WHAT IS BEING ASKED:
Please copy each line of the listing below precisely, excluding the images.

PROVIDED DATA:
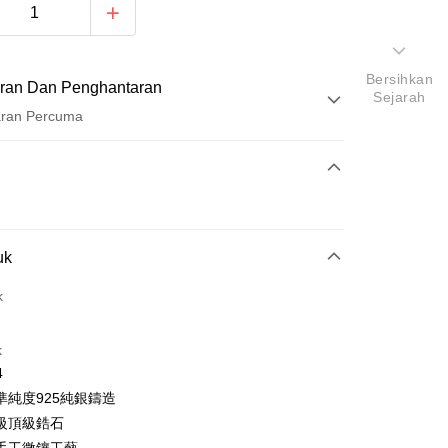
Bersihkan
ran Dan Penghantaran
Sejarah
aran Percuma
Pembayaran
t (Bayaran Penuh)
ad Kredit
uk
ran pada kadar faedah 0,
NT$166
setiap ansuran
21 Bank
k
ran pada kadar faedah 0,
NT$83
setiap
an Cooperative Bank
Bank Komersial Pertama
Nan Commercial
Chang Hwa Commercial
n
21 Bank
k
Bank
k
uran pada kadar faedah 0,
NT$41
setiap ansuran
Cooperative Bank
Bank Komersial Pertama
Shanghai
Bank Komersial Taipei
4
n Commercial Bank
Chang Hwa Commercial Bank
21 Bank
uran pada kadar faedah 0,
NT$20
setiap
an Cooperative Bank
Bank Komersial Pertama
ercial & Savings
Fubon
準純度925純銀鑄造
anghai Commercial &
Bank Komersial Taipei Fubon
Nan Commercial
Chang Hwa Commercial
n
k
20 Bank
s Bank
級頂級鋯石
k
Bank
 Cathay United
Mega International
Cooperative Bank
Bank Komersial Pertama
thay United
Mega International Commercial
an di Kedai Serbaneka
Shanghai
Bank Komersial Taipei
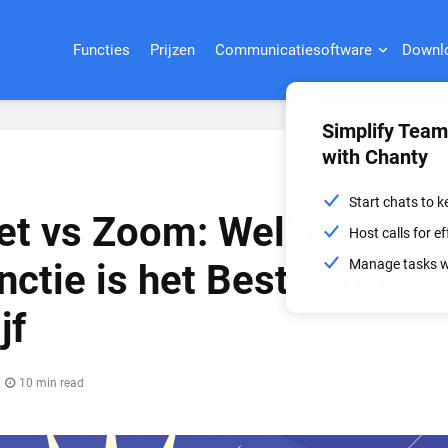
Functies
Prijzen
Communicatiesoftware
Downl
Simplify Tea
with Chanty
Start chats to 
et vs Zoom: Welke
Host calls for 
Manage tasks wi
ctie is het Beste voor
jf
10 min read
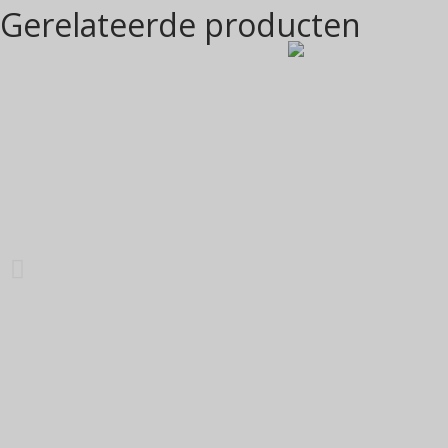
Gerelateerde producten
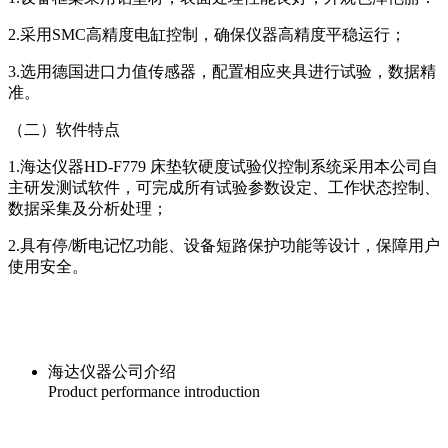
2.采用SMC高精度电缸控制，确保仪器高精度平稳运行；
3.选用德国进口力值传感器，配置相应夹具进行试验，数据精
准。
（二）软件特点
1.海达仪器HD-F779 床垫软硬度试验仪控制系统采用本公司自
主研发测试软件，可完成所有试验参数设定、工作状态控制、
数据采集及分析处理；
2.具有停/断电记忆功能、设备短路保护功能等设计，保障用户
使用安全。
海达仪器公司介绍
Product performance introduction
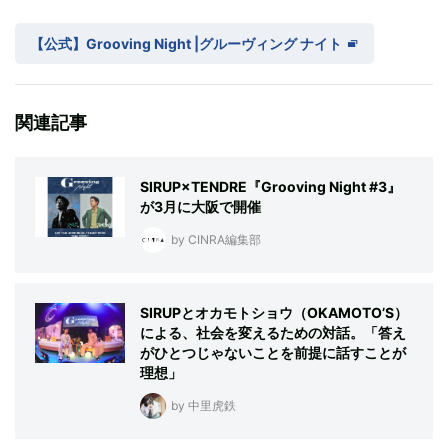
【公式】Grooving Night |グルーヴィング ナイト
関連記事
SIRUP×TENDRE『Grooving Night #3』
が3月に大阪で開催
by CINRA編集部
SIRUPとオカモトショウ（OKAMOTO’S）
による、社会を変えるための対話。「答え
がひとつじゃないことを前提に話すことが
理想」
by 中里虎鉄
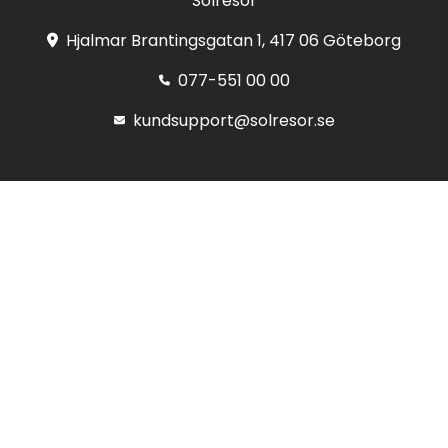
Solresor
Hjalmar Brantingsgatan 1, 417 06 Göteborg
077-551 00 00
kundsupport@solresor.se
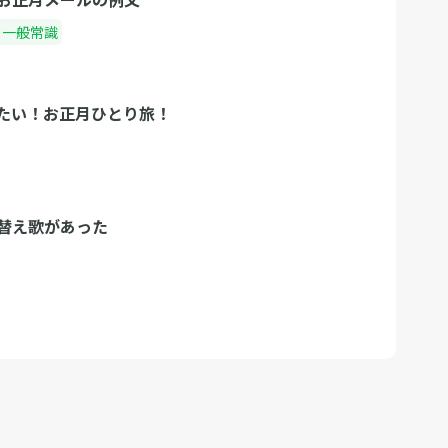
・一般常識
たい！お正月ひとり旅！
替え歌があった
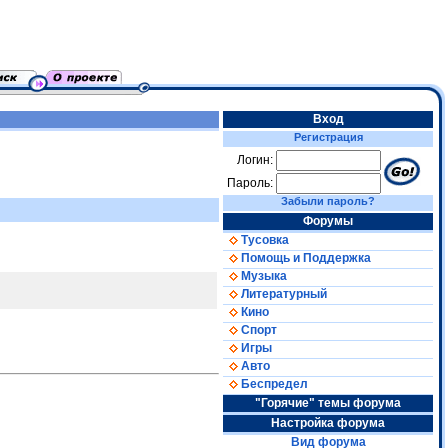
Вход
Регистрация
Логин:
Пароль:
Забыли пароль?
Форумы
Тусовка
Помощь и Поддержка
Музыка
Литературный
Кино
Спорт
Игры
Авто
Беспредел
"Горячие" темы форума
Настройка форума
Вид форума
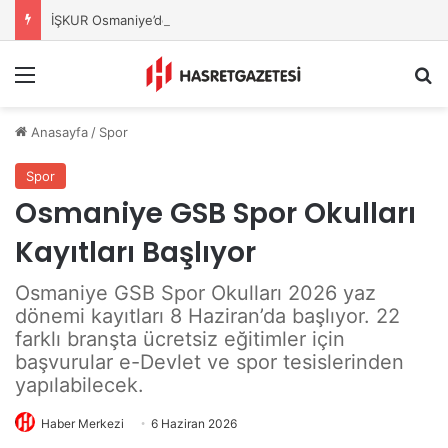
İŞKUR Osmaniye’den Üniversitelilere Kariyer Desteği
Menu
A
Anasayfa
/
Spor
Spor
Osmaniye GSB Spor Okulları
Kayıtları Başlıyor
Osmaniye GSB Spor Okulları 2026 yaz
dönemi kayıtları 8 Haziran’da başlıyor. 22
farklı branşta ücretsiz eğitimler için
başvurular e-Devlet ve spor tesislerinden
yapılabilecek.
Haber Merkezi
6 Haziran 2026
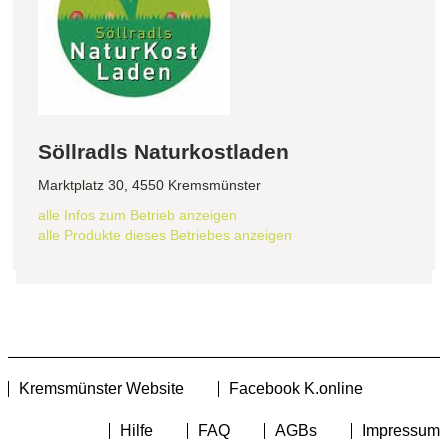
Söllradls Naturkostladen
Marktplatz 30, 4550 Kremsmünster
alle Infos zum Betrieb anzeigen
alle Produkte dieses Betriebes anzeigen
Kremsmünster Website
Facebook K.online
Hilfe
FAQ
AGBs
Impressum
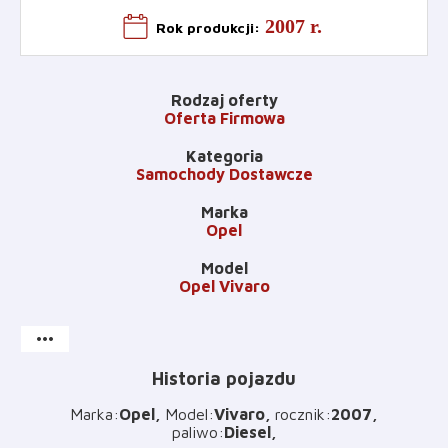
2007 r.
Rok produkcji
:
Rodzaj oferty
Oferta Firmowa
Kategoria
Samochody Dostawcze
Marka
Opel
Model
Opel Vivaro
more_horiz
Historia pojazdu
Marka
:
Opel
Model
:
Vivaro
rocznik
:
2007
paliwo
:
Diesel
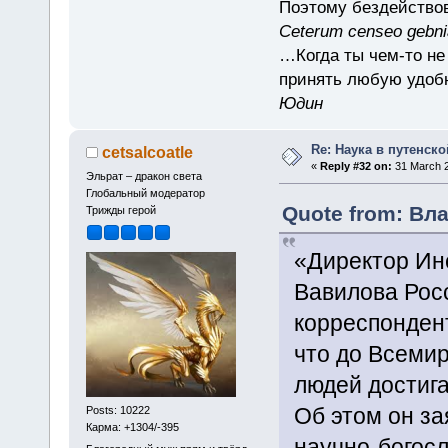
Поэтому бездействов
Ceterum censeo gebn
…Когда ты чем-то не
принять любую удоб
Юдин
Re: Наука в путенской
cetsalcoatle
«
Reply #32 on:
31 March 2
Эльрат – дракон света
Глобальный модератор
Quote from: Вла
Трижды герой
«Директор Ин
Вавилова Росс
корреспонден
что до Всеми
людей достига
Об этом он за
Posts: 10222
Карма: +1304/-395
научно-богос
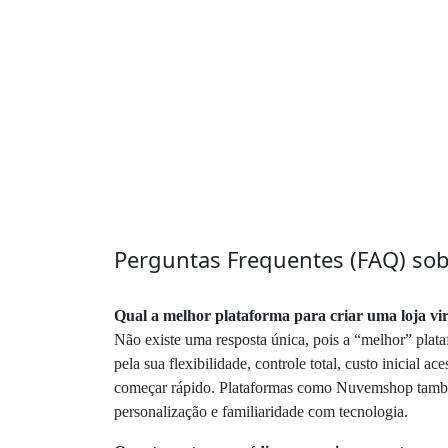
Perguntas Frequentes (FAQ) sobr
Qual a melhor plataforma para criar uma loja vi
Não existe uma resposta única, pois a “melhor” pla
pela sua flexibilidade, controle total, custo inicial
começar rápido. Plataformas como Nuvemshop também
personalização e familiaridade com tecnologia.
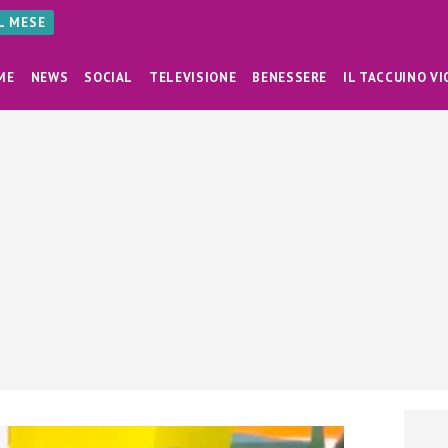
AL MESE
ME
NEWS
SOCIAL
TELEVISIONE
BENESSERE
IL TACCUINO VI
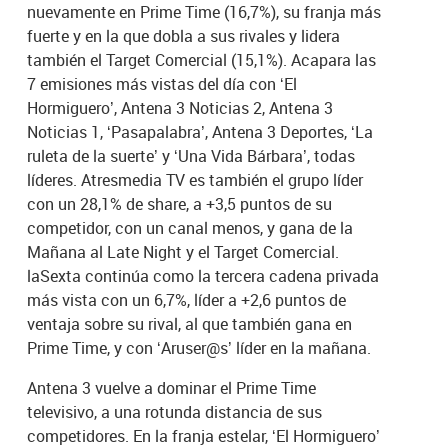
nuevamente en Prime Time (16,7%), su franja más
fuerte y en la que dobla a sus rivales y lidera
también el Target Comercial (15,1%). Acapara las
7 emisiones más vistas del día con ‘El
Hormiguero’, Antena 3 Noticias 2, Antena 3
Noticias 1, ‘Pasapalabra’, Antena 3 Deportes, ‘La
ruleta de la suerte’ y ‘Una Vida Bárbara’, todas
líderes. Atresmedia TV es también el grupo líder
con un 28,1% de share, a +3,5 puntos de su
competidor, con un canal menos, y gana de la
Mañana al Late Night y el Target Comercial.
laSexta continúa como la tercera cadena privada
más vista con un 6,7%, líder a +2,6 puntos de
ventaja sobre su rival, al que también gana en
Prime Time, y con ‘Aruser@s’ líder en la mañana.
Antena 3 vuelve a dominar el Prime Time
televisivo, a una rotunda distancia de sus
competidores. En la franja estelar, ‘El Hormiguero’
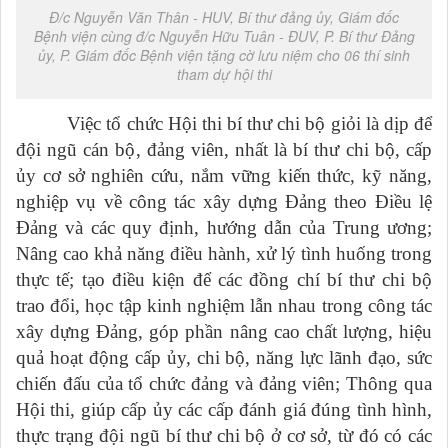
Đ/c Nguyễn Văn Thân - HUV, Bí thư đảng ủy, Giám đốc
Bệnh viện cùng đ/c Nguyễn Hữu Tuân - ĐUV, P. Bí thư Đảng
ủy, P. Giám đốc Bệnh viện tặng cờ lưu niệm cho 06 thí sinh
tham dự hội thi
Việc tổ chức Hội thi bí thư chi bộ giỏi là dịp để
đội ngũ cán bộ, đảng viên, nhất là bí thư chi bộ, cấp
ủy cơ sở nghiên cứu, nắm vững kiến thức, kỹ năng,
nghiệp vụ về công tác xây dựng Đảng theo Điều lệ
Đảng và các quy định, hướng dẫn của Trung ương;
Nâng cao khả năng điều hành, xử lý tình huống trong
thực tế; tạo điều kiện để các đồng chí bí thư chi bộ
trao đổi, học tập kinh nghiệm lẫn nhau trong công tác
xây dựng Đảng, góp phần nâng cao chất lượng, hiệu
quả hoạt động cấp ủy, chi bộ, năng lực lãnh đạo, sức
chiến đấu của tổ chức đảng và đảng viên; Thông qua
Hội thi, giúp cấp ủy các cấp đánh giá đúng tình hình,
thực trạng đội ngũ bí thư chi bộ ở cơ sở, từ đó có các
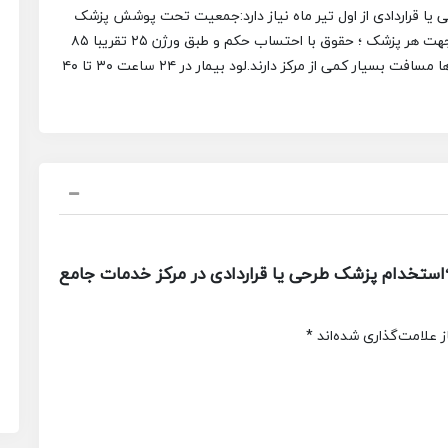
راردادی از اول تیر ماه نیاز دارد:
جمعیت تحت پوشش پزشک
جهت هر پزشک ؛
حقوق با احتساب حکم و
طبق ورژن ۲۵
تقریبا ۸۵
لود بیمار در ۲۴ ساعت ۳۰ تا ۴۰
ستخدام پزشک طرحی یا قراردادی در مرکز خدمات جامع
 علامت‌گذاری شده‌اند
*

ANSWER TO THE PROBLEM:
Bersihkan
ran Dan Penghantaran
Sejarah
aran Percuma
Pembayaran
t (Bayaran Penuh)
ad Kredit
uk
ran pada kadar faedah 0,
NT$166
setiap ansuran
21 Bank
k
ran pada kadar faedah 0,
NT$83
setiap
an Cooperative Bank
Bank Komersial Pertama
Nan Commercial
Chang Hwa Commercial
n
21 Bank
k
Bank
k
uran pada kadar faedah 0,
NT$41
setiap ansuran
Cooperative Bank
Bank Komersial Pertama
Shanghai
Bank Komersial Taipei
4
n Commercial Bank
Chang Hwa Commercial Bank
21 Bank
uran pada kadar faedah 0,
NT$20
setiap
an Cooperative Bank
Bank Komersial Pertama
ercial & Savings
Fubon
準純度925純銀鑄造
anghai Commercial &
Bank Komersial Taipei Fubon
Nan Commercial
Chang Hwa Commercial
n
k
20 Bank
s Bank
級頂級鋯石
k
Bank
 Cathay United
Mega International
Cooperative Bank
Bank Komersial Pertama
thay United
Mega International Commercial
an di Kedai Serbaneka
Shanghai
Bank Komersial Taipei
Functies
Prijzen
Communicatiesoftware
Downl
Simplify Tea
with Chanty
Start chats to 
et vs Zoom: Welke
Host calls for 
Manage tasks wi
ctie is het Beste voor
jf
10 min read
Gerelateerde producten
2.采用SMC高精度电缸控制，确保仪器高精度平稳运行；
3.选用德国进口力值传感器，配置相应夹具进行试验，数据精
准。
（二）软件特点
1.海达仪器HD-F779 床垫软硬度试验仪控制系统采用本公司自
主研发测试软件，可完成所有试验参数设定、工作状态控制、
数据采集及分析处理；
2.具有停/断电记忆功能、设备短路保护功能等设计，保障用户
使用安全。
海达仪器公司介绍
Product performance introduction
【公式】Grooving Night |グルーヴィング ナイト
関連記事
SIRUP×TENDRE『Grooving Night #3』
が3月に大阪で開催
by CINRA編集部
SIRUPとオカモトショウ（OKAMOTO’S）
による、社会を変えるための対話。「答え
がひとつじゃないことを前提に話すことが
理想」
by 中里虎鉄
Solresor
Hjalmar Brantingsgatan 1, 417 06 Göteborg
077-551 00 00
kundsupport@solresor.se
・一般常識
たい！お正月ひとり旅！
替え歌があった
Вход
Регистрация
Логин:
Пароль:
Забыли пароль?
Форумы
Тусовка
Помощь и Поддержка
Музыка
Литературный
Кино
Спорт
Игры
Авто
Беспредел
"Горячие" темы форума
Настройка форума
Вид форума
İŞKUR Osmaniye’den Üniversitelilere Kariyer Desteği
Menu
A
Anasayfa
/
Spor
Spor
Osmaniye GSB Spor Okulları
Kayıtları Başlıyor
Osmaniye GSB Spor Okulları 2026 yaz
dönemi kayıtları 8 Haziran’da başlıyor. 22
farklı branşta ücretsiz eğitimler için
başvurular e-Devlet ve spor tesislerinden
yapılabilecek.
Haber Merkezi
6 Haziran 2026
Söllradls Naturkostladen
Marktplatz 30, 4550 Kremsmünster
alle Infos zum Betrieb anzeigen
alle Produkte dieses Betriebes anzeigen
Kremsmünster Website
Facebook K.online
Hilfe
FAQ
AGBs
Impressum
2007 r.
Rok produkcji
:
Rodzaj oferty
Oferta Firmowa
Kategoria
Samochody Dostawcze
Marka
Opel
Model
Opel Vivaro
more_horiz
Historia pojazdu
Marka
:
Opel
Model
:
Vivaro
rocznik
:
2007
paliwo
:
Diesel
Поэтому бездействов
Ceterum censeo gebn
…Когда ты чем-то не
принять любую удоб
Юдин
Re: Наука в путенской
cetsalcoatle
«
Reply #32 on:
31 March 2
Эльрат – дракон света
Глобальный модератор
Quote from: Вла
Трижды герой
«Директор Ин
Вавилова Росс
корреспонден
что до Всеми
людей достига
Об этом он за
Posts: 10222
Карма: +1304/-395
научно-богос
Perguntas Frequentes (FAQ) sobr
Qual a melhor plataforma para criar uma loja vi
Não existe uma resposta única, pois a “melhor” pla
pela sua flexibilidade, controle total, custo inicial
começar rápido. Plataformas como Nuvemshop também
personalização e familiaridade com tecnologia.
AL MESE
ME
NEWS
SOCIAL
TELEVISIONE
BENESSERE
IL TACCUINO VI
nuevamente en Prime Time (16,7%), su franja más
fuerte y en la que dobla a sus rivales y lidera
también el Target Comercial (15,1%). Acapara las
7 emisiones más vistas del día con ‘El
Hormiguero’, Antena 3 Noticias 2, Antena 3
Noticias 1, ‘Pasapalabra’, Antena 3 Deportes, ‘La
ruleta de la suerte’ y ‘Una Vida Bárbara’, todas
líderes. Atresmedia TV es también el grupo líder
con un 28,1% de share, a +3,5 puntos de su
competidor, con un canal menos, y gana de la
Mañana al Late Night y el Target Comercial.
laSexta continúa como la tercera cadena privada
más vista con un 6,7%, líder a +2,6 puntos de
ventaja sobre su rival, al que también gana en
Prime Time, y con ‘Aruser@s’ líder en la mañana.
Antena 3 vuelve a dominar el Prime Time
televisivo, a una rotunda distancia de sus
competidores. En la franja estelar, ‘El Hormiguero’
Đ/c Nguyễn Văn Thân - HUV, Bí thư đảng ủy, Giám đốc
Bệnh viện cùng đ/c Nguyễn Hữu Tuân - ĐUV, P. Bí thư Đảng
ủy, P. Giám đốc Bệnh viện tặng cờ lưu niệm cho 06 thí sinh
tham dự hội thi
Việc tổ chức Hội thi bí thư chi bộ giỏi là dịp để
đội ngũ cán bộ, đảng viên, nhất là bí thư chi bộ, cấp
ủy cơ sở nghiên cứu, nắm vững kiến thức, kỹ năng,
nghiệp vụ về công tác xây dựng Đảng theo Điều lệ
Đảng và các quy định, hướng dẫn của Trung ương;
Nâng cao khả năng điều hành, xử lý tình huống trong
thực tế; tạo điều kiện để các đồng chí bí thư chi bộ
trao đổi, học tập kinh nghiệm lẫn nhau trong công tác
xây dựng Đảng, góp phần nâng cao chất lượng, hiệu
quả hoạt động cấp ủy, chi bộ, năng lực lãnh đạo, sức
chiến đấu của tổ chức đảng và đảng viên; Thông qua
Hội thi, giúp cấp ủy các cấp đánh giá đúng tình hình,
thực trạng đội ngũ bí thư chi bộ ở cơ sở, từ đó có các
راردادی از اول تیر ماه نیاز دارد:
جمعیت تحت پوشش پزشک
جهت هر پزشک ؛
حقوق با احتساب حکم و
طبق ورژن ۲۵
تقریبا ۸۵
لود بیمار در ۲۴ ساعت ۳۰ تا ۴۰
ستخدام پزشک طرحی یا قراردادی در مرکز خدمات جامع
 علامت‌گذاری شده‌اند
*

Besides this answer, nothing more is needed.